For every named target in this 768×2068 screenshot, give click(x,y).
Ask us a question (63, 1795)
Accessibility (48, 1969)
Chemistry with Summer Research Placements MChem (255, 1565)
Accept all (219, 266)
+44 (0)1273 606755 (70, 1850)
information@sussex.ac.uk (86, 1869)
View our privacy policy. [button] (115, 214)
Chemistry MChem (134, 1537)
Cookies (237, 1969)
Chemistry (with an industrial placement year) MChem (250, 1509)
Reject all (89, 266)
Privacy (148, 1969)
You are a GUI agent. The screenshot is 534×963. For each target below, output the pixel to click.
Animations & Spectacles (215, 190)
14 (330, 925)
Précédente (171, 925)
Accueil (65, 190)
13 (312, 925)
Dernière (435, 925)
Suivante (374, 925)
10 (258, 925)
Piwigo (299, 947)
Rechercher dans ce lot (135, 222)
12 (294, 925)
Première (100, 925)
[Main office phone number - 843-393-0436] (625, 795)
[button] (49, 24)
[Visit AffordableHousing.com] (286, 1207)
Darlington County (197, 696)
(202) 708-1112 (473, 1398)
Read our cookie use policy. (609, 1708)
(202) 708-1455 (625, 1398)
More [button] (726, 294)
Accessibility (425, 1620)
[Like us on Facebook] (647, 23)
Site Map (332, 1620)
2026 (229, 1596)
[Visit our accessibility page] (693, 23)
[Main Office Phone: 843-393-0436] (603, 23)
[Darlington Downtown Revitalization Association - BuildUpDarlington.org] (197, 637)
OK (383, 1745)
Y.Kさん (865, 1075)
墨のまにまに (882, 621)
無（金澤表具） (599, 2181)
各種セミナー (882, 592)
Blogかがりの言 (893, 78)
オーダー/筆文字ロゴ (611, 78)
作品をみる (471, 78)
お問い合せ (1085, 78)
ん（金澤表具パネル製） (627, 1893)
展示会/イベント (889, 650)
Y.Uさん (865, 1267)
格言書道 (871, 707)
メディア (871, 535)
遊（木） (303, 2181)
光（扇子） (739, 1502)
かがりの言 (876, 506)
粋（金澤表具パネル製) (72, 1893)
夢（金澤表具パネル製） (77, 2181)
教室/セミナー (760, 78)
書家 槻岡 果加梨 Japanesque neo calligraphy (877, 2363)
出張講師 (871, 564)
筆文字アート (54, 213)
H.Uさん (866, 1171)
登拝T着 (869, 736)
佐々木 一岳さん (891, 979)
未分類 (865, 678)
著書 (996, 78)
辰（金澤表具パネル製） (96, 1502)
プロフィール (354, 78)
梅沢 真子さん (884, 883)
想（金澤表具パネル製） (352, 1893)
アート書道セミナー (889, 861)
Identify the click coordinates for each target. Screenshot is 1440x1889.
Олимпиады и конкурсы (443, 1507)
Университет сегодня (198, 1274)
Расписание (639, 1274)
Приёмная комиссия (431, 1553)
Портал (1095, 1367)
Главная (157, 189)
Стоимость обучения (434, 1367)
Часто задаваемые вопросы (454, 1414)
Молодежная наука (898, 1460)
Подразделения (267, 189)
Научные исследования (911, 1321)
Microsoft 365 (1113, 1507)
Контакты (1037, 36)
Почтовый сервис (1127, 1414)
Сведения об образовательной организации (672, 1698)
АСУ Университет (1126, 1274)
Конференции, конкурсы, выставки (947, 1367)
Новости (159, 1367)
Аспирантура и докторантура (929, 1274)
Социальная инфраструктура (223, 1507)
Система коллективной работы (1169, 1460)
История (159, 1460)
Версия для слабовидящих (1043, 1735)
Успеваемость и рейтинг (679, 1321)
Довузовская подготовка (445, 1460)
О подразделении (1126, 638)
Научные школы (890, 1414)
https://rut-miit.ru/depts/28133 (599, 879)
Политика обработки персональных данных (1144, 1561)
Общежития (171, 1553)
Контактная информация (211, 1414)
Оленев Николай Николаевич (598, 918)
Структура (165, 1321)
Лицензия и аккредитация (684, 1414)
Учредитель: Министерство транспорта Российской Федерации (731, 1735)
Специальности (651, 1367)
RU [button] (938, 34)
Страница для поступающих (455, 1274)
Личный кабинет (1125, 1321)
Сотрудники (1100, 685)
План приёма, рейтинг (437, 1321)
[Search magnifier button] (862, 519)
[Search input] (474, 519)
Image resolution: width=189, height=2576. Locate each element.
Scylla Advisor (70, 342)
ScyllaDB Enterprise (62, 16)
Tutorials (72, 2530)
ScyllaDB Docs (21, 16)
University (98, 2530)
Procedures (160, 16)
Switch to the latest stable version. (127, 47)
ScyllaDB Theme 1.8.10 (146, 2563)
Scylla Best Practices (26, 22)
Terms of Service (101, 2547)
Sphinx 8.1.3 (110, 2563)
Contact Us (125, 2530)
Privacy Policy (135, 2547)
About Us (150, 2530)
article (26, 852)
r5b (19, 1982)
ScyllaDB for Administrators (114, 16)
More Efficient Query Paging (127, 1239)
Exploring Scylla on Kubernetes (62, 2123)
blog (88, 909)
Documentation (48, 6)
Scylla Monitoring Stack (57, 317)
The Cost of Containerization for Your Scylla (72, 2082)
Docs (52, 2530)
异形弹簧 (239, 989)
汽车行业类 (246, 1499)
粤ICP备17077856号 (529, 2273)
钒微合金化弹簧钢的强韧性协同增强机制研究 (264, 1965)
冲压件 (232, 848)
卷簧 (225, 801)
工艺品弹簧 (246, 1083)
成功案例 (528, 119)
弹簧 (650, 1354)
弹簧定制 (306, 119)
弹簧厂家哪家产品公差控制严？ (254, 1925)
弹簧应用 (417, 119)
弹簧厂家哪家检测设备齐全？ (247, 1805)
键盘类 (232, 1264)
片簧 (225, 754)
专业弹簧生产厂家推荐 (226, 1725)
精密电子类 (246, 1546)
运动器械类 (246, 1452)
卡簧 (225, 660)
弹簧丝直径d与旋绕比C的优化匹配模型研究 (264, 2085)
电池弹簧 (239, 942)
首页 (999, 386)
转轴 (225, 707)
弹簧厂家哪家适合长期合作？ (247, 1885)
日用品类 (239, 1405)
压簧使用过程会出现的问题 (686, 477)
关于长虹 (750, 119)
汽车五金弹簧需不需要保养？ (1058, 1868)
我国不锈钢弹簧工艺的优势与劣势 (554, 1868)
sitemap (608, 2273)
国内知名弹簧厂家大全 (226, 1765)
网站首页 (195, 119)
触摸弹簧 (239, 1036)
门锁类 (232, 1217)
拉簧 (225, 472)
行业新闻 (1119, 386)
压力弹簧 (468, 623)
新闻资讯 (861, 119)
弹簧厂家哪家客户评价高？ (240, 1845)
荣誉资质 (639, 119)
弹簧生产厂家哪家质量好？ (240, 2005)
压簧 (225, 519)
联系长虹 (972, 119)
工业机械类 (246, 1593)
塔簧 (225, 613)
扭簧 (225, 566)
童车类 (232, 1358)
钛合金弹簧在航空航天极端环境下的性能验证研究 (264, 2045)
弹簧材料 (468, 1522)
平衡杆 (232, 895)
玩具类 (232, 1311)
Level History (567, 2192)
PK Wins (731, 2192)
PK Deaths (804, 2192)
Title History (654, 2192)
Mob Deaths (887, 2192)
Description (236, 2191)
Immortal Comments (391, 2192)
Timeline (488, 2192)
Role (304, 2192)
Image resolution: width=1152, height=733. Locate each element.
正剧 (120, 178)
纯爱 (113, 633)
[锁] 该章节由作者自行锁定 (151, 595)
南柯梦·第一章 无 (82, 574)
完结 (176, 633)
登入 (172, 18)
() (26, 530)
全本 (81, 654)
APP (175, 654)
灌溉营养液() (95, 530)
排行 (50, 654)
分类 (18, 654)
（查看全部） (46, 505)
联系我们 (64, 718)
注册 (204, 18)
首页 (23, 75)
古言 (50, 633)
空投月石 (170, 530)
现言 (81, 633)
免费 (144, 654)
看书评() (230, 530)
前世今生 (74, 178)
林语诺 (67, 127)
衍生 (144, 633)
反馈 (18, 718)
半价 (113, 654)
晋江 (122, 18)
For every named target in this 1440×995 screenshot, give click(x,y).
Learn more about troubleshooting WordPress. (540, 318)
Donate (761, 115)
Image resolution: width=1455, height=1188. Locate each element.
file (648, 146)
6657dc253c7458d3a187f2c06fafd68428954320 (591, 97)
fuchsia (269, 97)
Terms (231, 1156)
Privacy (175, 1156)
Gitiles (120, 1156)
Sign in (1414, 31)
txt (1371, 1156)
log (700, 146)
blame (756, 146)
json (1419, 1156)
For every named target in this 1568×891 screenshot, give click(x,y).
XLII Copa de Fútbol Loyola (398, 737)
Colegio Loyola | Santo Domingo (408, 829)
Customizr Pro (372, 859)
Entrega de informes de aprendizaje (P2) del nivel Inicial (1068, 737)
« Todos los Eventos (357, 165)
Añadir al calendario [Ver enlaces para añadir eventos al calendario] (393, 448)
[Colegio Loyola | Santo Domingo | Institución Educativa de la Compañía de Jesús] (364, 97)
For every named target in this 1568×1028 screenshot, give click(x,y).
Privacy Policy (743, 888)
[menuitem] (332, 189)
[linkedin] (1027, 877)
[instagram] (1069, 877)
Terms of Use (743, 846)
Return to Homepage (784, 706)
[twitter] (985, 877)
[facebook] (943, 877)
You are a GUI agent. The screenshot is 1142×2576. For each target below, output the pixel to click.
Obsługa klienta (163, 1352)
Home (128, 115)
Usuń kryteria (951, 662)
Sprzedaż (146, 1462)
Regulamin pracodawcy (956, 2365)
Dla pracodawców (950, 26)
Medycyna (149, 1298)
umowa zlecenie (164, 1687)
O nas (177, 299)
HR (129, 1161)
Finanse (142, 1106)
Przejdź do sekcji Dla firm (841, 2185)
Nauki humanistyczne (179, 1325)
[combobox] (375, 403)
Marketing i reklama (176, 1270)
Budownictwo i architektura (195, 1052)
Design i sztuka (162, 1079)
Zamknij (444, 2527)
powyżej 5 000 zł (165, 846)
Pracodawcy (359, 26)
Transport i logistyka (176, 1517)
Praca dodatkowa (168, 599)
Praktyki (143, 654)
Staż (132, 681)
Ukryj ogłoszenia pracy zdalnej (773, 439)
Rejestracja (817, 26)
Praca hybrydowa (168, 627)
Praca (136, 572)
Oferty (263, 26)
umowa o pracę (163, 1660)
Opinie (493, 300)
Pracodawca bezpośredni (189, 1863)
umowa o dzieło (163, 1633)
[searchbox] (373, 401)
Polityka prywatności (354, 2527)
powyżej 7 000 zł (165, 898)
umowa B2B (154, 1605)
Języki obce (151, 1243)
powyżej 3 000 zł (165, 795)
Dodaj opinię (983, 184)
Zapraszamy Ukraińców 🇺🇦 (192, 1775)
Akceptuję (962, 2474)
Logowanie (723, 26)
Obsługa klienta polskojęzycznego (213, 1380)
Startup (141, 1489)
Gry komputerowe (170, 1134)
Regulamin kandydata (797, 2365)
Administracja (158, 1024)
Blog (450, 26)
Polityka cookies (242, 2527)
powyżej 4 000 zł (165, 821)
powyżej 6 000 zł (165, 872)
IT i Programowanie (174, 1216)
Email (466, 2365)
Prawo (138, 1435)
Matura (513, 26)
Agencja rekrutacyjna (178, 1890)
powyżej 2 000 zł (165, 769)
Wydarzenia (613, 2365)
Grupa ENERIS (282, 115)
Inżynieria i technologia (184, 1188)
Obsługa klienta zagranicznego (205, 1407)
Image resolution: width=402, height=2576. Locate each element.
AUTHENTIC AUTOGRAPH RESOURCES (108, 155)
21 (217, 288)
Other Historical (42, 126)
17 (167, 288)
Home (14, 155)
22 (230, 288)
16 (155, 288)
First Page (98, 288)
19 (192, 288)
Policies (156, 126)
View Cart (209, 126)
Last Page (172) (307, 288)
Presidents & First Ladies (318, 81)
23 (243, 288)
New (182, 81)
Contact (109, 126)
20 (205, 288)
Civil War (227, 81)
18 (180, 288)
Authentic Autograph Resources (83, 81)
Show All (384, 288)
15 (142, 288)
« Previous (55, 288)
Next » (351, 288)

===

■ **TASK REQUIREMENTS**
Could you repeat exactly the lines in the listing above from the one with "[menuitem] (332, 189)" down to the one with "Sprzedaż (146, 1462)"? Include both of those lines.

■ **ANSWER FOR THIS EXERCISE**
[menuitem] (332, 189)
[linkedin] (1027, 877)
[instagram] (1069, 877)
Terms of Use (743, 846)
Return to Homepage (784, 706)
[twitter] (985, 877)
[facebook] (943, 877)
You are a GUI agent. The screenshot is 1142×2576. For each target below, output the pixel to click.
Obsługa klienta (163, 1352)
Home (128, 115)
Usuń kryteria (951, 662)
Sprzedaż (146, 1462)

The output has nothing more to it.